Using multiple databases

This is not supported at present time due to a Django bug. See 288 and 16281.

Primary key types

Guardian stores object primary keys as text in the object_pk column of its permission tables. When filtering querysets (e.g. in get_objects_for_user or get_objects_for_group), guardian must cast primary keys so that the stored text values can be compared against the model's actual PK column.
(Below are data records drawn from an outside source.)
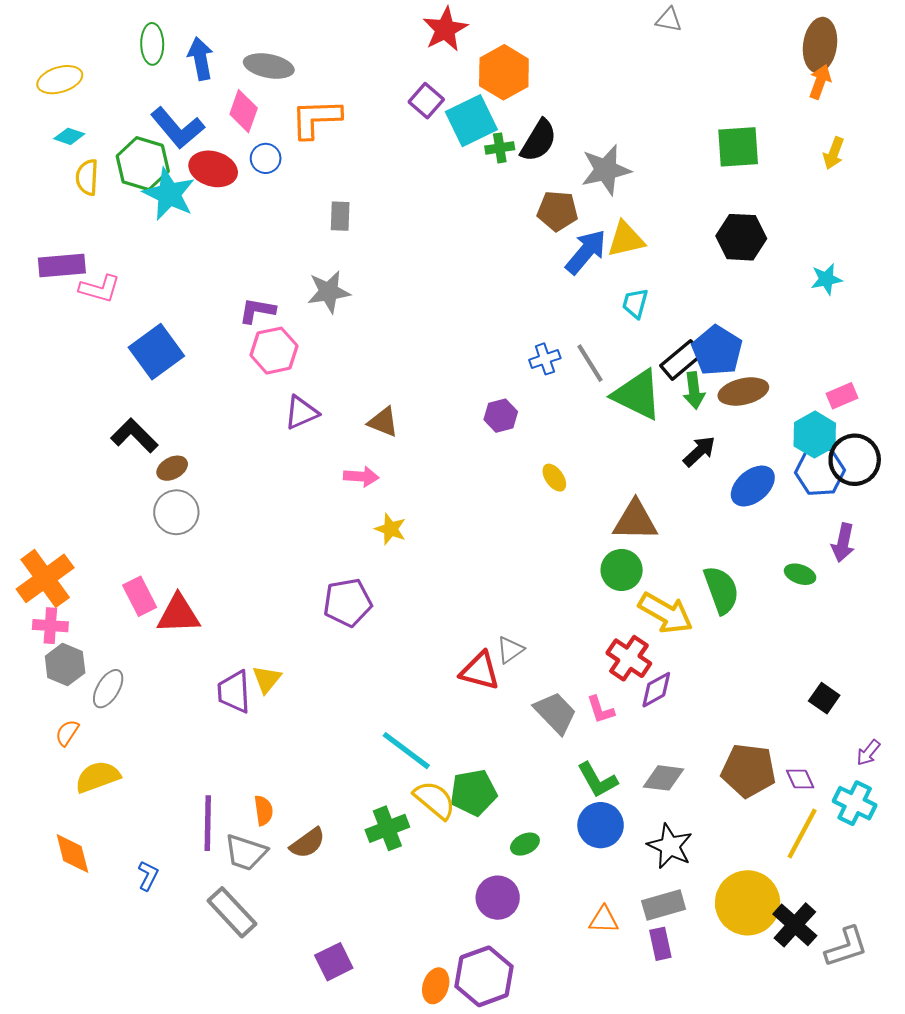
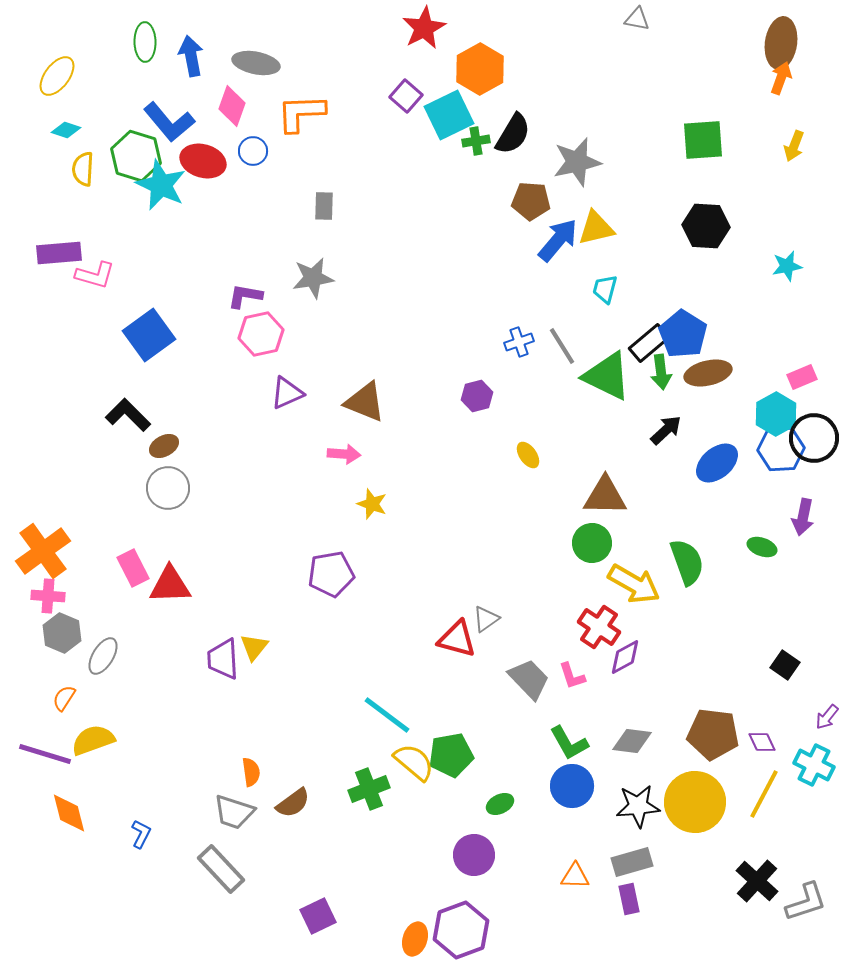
yellow ellipse: (60, 80) -> (57, 76), turned -36
brown triangle: (383, 422) -> (365, 402), size x1.4
purple line: (208, 823) -> (45, 754), moved, turned -74
black star: (670, 846) -> (638, 806), turned -30
yellow circle: (748, 903) -> (695, 802), moved

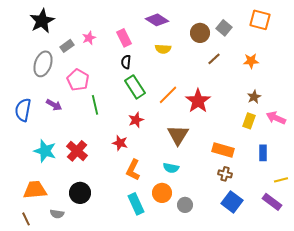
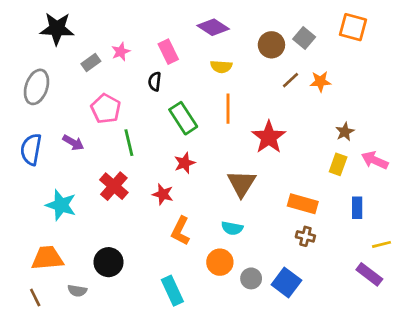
black star: (42, 21) -> (57, 29), turned 30
orange star: (251, 61) -> (320, 81), moved
black semicircle: (126, 62) -> (155, 81), moved
gray ellipse: (43, 64) -> (37, 87), moved
orange line: (168, 95) -> (228, 109), moved, turned -45
red cross: (77, 151) -> (114, 186), moved
blue square: (232, 202) -> (286, 283), moved
cyan rectangle: (136, 204) -> (172, 291), moved

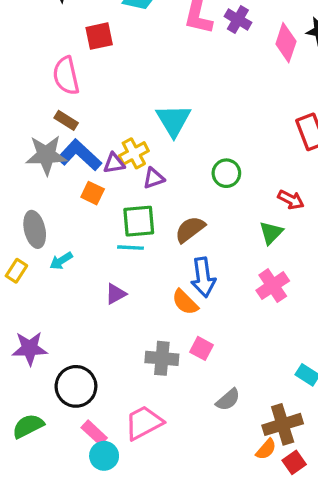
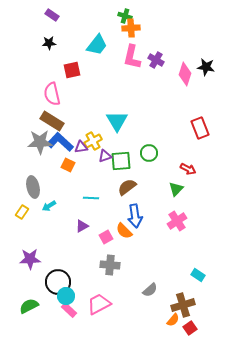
brown rectangle: (66, 120) -> (52, 121), size x1.6
green square: (139, 221) -> (121, 161), moved
pink square: (202, 348) -> (106, 237), moved, turned 32
cyan circle: (104, 456) -> (66, 296), moved

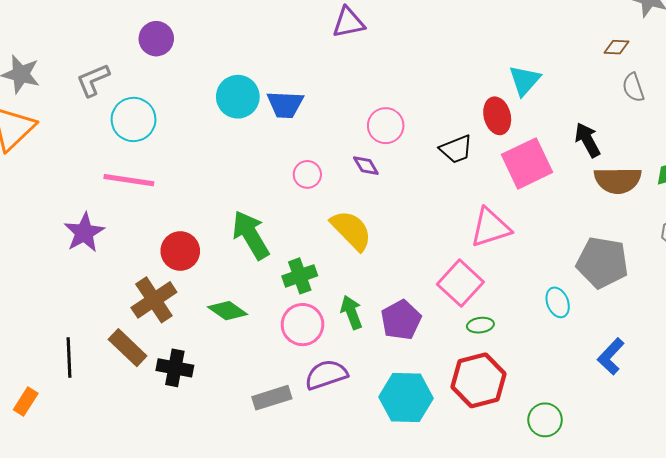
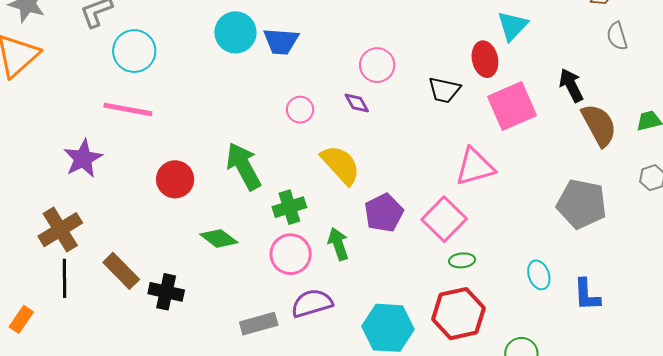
black trapezoid: (456, 149) -> (444, 90), turned 32
brown semicircle: (618, 180) -> (599, 125), turned -120
brown cross: (154, 300) -> (60, 230), moved
cyan ellipse: (558, 302) -> (539, 275), moved
purple pentagon: (401, 320) -> (384, 213), moved
blue L-shape: (611, 356) -> (587, 295), turned -48

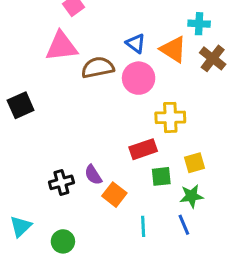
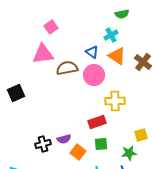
cyan cross: (199, 24) -> (111, 35), moved, turned -32
yellow square: (195, 163) -> (141, 135), moved
purple semicircle: (93, 175) -> (64, 139), turned -72
green square: (161, 176) -> (101, 144), moved

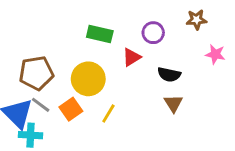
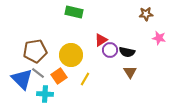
purple circle: (153, 33) -> (110, 50), moved
green rectangle: (100, 34) -> (74, 12), moved
cyan cross: (31, 135) -> (45, 94), moved

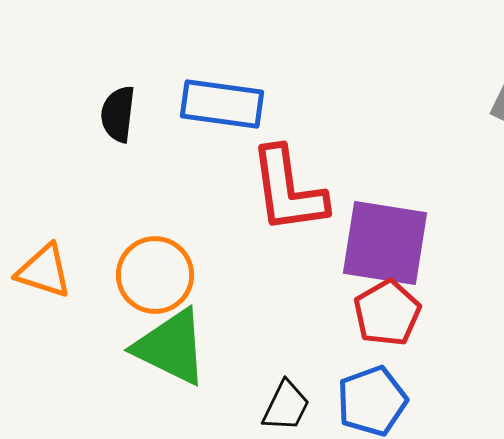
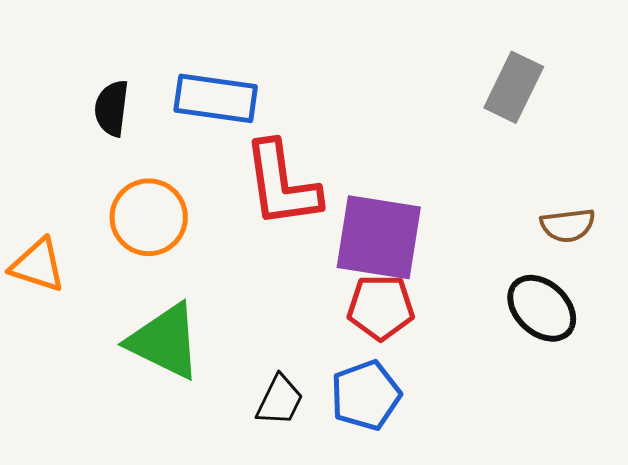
orange circle: (155, 275) -> (149, 217), moved
red pentagon: (387, 313) -> (381, 307), turned 30

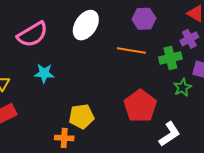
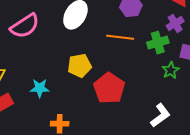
cyan star: (44, 73) -> (40, 88), moved
red pentagon: (140, 106) -> (109, 88), moved
yellow pentagon: (81, 116) -> (80, 66), moved

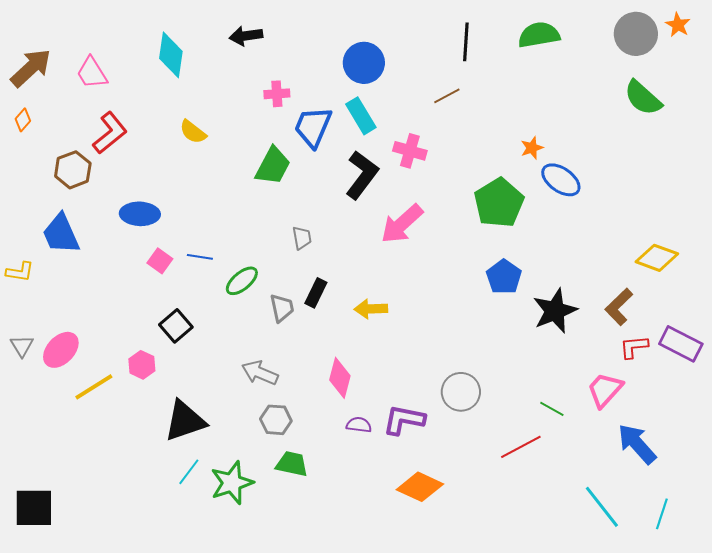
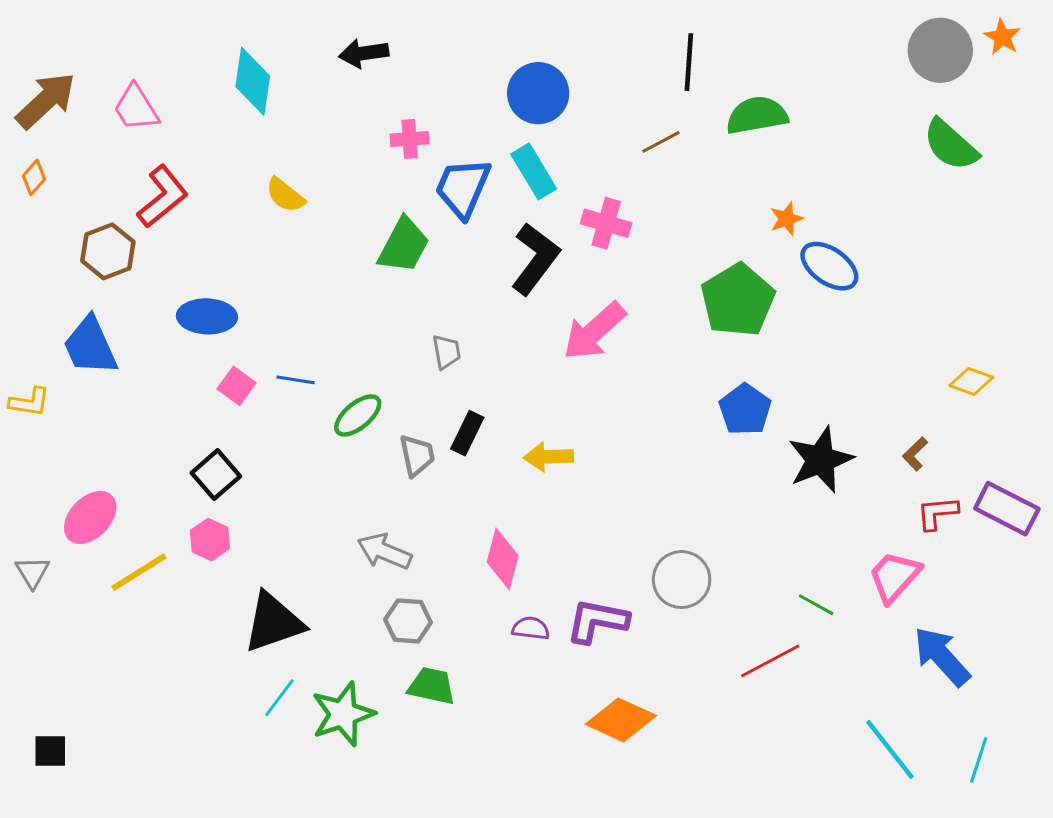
green semicircle: (539, 35) -> (757, 115), moved
yellow diamond: (657, 258) -> (971, 381), size x0.7
brown L-shape: (619, 307) -> (915, 454), size x0.6
black square: (176, 326) -> (216, 475), moved
gray triangle: (22, 346) -> (33, 572), moved
black square: (34, 508) -> (50, 751), size x0.6

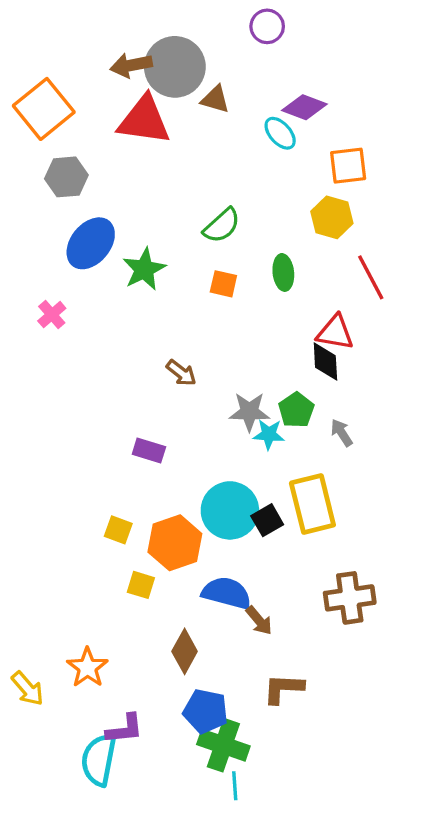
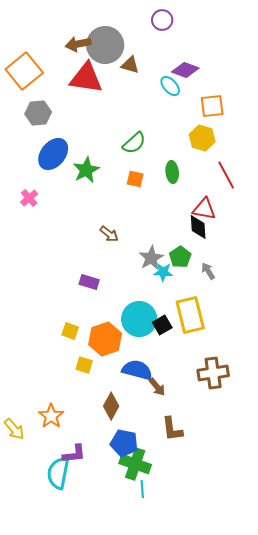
gray star: (249, 412) -> (151, 258), turned -30
brown L-shape: (283, 689) -> (172, 429), turned -100

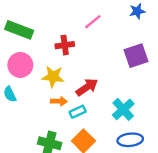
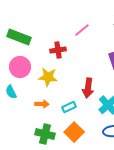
red arrow: (87, 87) -> (88, 88), moved, turned 132
orange arrow: (59, 101) -> (42, 104), moved

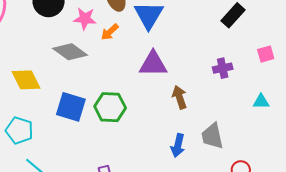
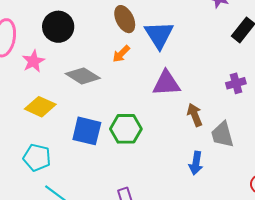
pink star: (85, 19) -> (33, 61), moved, turned -30
yellow diamond: (26, 80) -> (40, 107), turned -36
gray trapezoid: (212, 136) -> (222, 134), moved

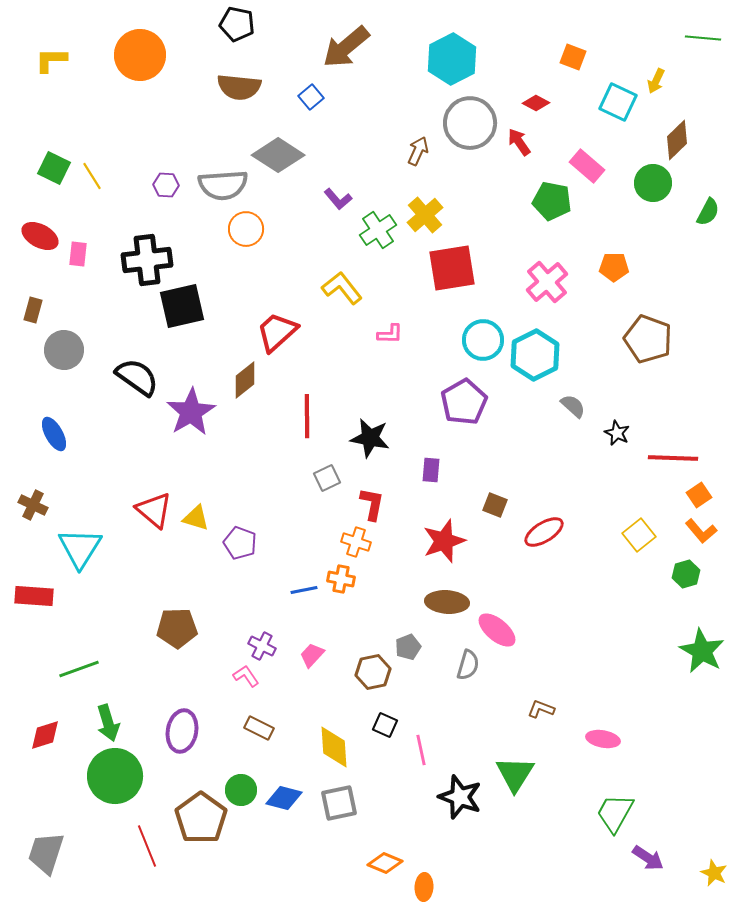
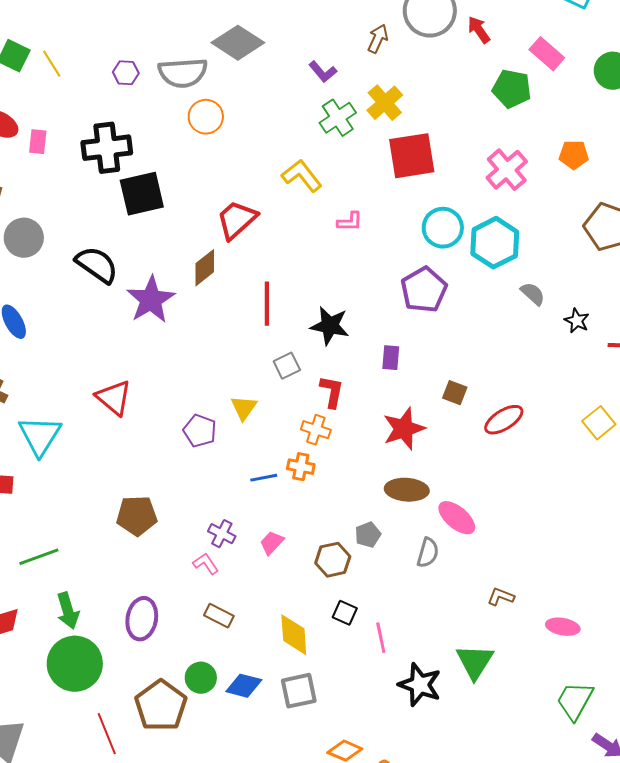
purple L-shape: (338, 199) -> (323, 72), moved
yellow triangle: (196, 518) -> (244, 408), moved, turned 48

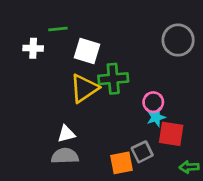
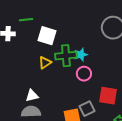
yellow triangle: (84, 88) -> (45, 63), size x0.6
pink circle: (153, 102) -> (84, 74), moved
cyan star: (156, 117) -> (81, 55), moved

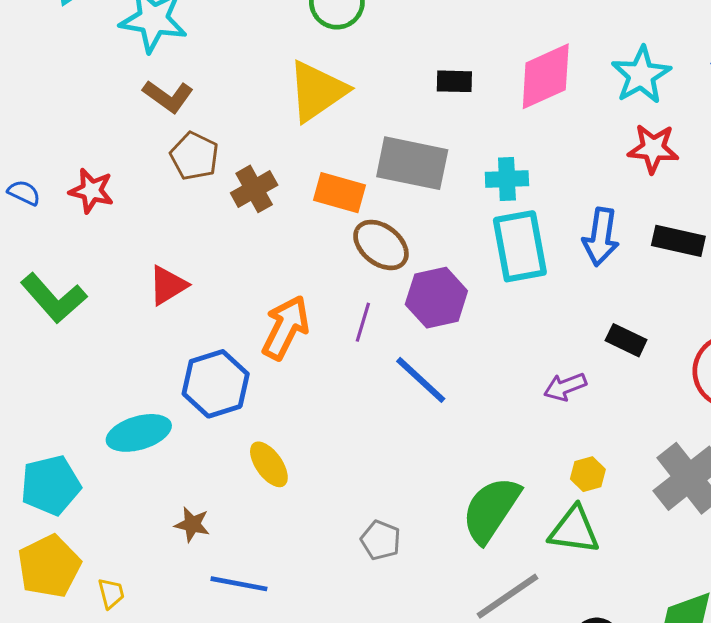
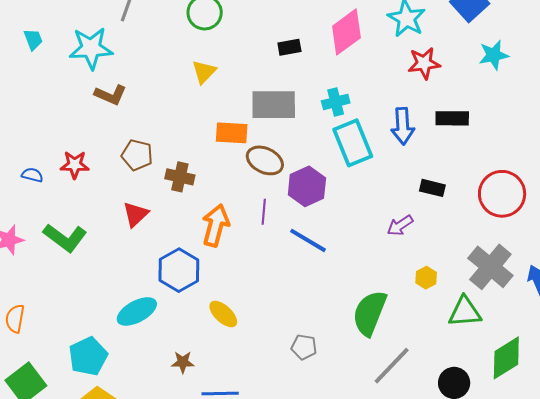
yellow triangle: (317, 91) -> (204, 72), size x0.6
brown pentagon: (194, 156) -> (137, 155), moved
brown cross: (254, 189) -> (180, 177), moved, turned -36
green triangle: (574, 530) -> (465, 312), moved

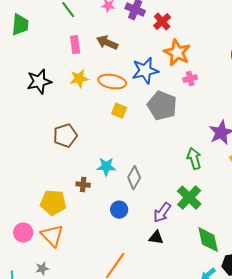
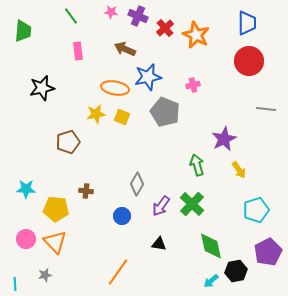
brown arrow: (107, 43) -> (125, 49), moved
orange star: (177, 53) -> (196, 35), moved
yellow star: (79, 79) -> (96, 114), moved
cyan star: (106, 167) -> (26, 189), moved
purple arrow: (162, 213) -> (161, 206), moved

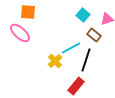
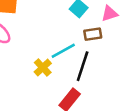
brown rectangle: (94, 35) -> (93, 34), turned -48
The following PK types are natively supported with optimised casts:

PK field type Cast strategy
IntegerField, AutoField, BigIntegerField, SmallIntegerField, PositiveIntegerField, PositiveSmallIntegerField Cast to BigIntegerField
UUIDField Native UUID cast (or string with hyphens stripped on databases without native UUID support)
CharField No cast needed — already stored as text

For any other primary key type (e.g. TextField, PostgreSQL macaddr or inet fields), guardian automatically falls back to casting PKs with Cast("pk", CharField()). This means models with non-standard PK types work out of the box:

from django.db import models

class Device(models.Model):
    mac = models.TextField(primary_key=True)

    class Meta:
        permissions = (("view_device", "Can view device"),)
from guardian.shortcuts import assign_perm, get_objects_for_user

device = Device.objects.create(mac="00:1B:44:11:3A:B7")
assign_perm("view_device", user, device)

# Returns a queryset containing the device — no extra configuration needed
devices = get_objects_for_user(user, "app.view_device")

Performance consideration

The string-casting fallback adds a Cast() annotation to every query, which prevents the database from using primary key indexes directly. For large tables this can be noticeably slower than native type comparisons. If performance is critical, consider using direct foreign keys instead.

Note

Permission management functions such as assign_perm, remove_perm, and get_perms work with any PK type without special handling. The casting behaviour described above only applies to queryset-filtering functions like get_objects_for_user and get_objects_for_group.